*PROBLEM DESCRIPTION:*
Each record below should be reproduced as it is written, with pictures left out entirely.

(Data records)
------------------------

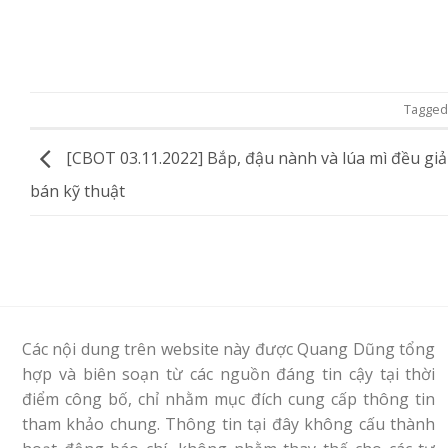
Tagge
[CBOT 03.11.2022] Bắp, đậu nành và lúa mì đều gi
bán kỹ thuật
Các nội dung trên website này được Quang Dũng tổng
hợp và biên soạn từ các nguồn đáng tin cậy tại thời
điểm công bố, chỉ nhằm mục đích cung cấp thông tin
tham khảo chung. Thông tin tại đây không cấu thành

------------------------

*SOLUTION FOR THIS EXERCISE:*
Tagge
[CBOT 03.11.2022] Bắp, đậu nành và lúa mì đều gi
bán kỹ thuật
Các nội dung trên website này được Quang Dũng tổng
hợp và biên soạn từ các nguồn đáng tin cậy tại thời
điểm công bố, chỉ nhằm mục đích cung cấp thông tin
tham khảo chung. Thông tin tại đây không cấu thành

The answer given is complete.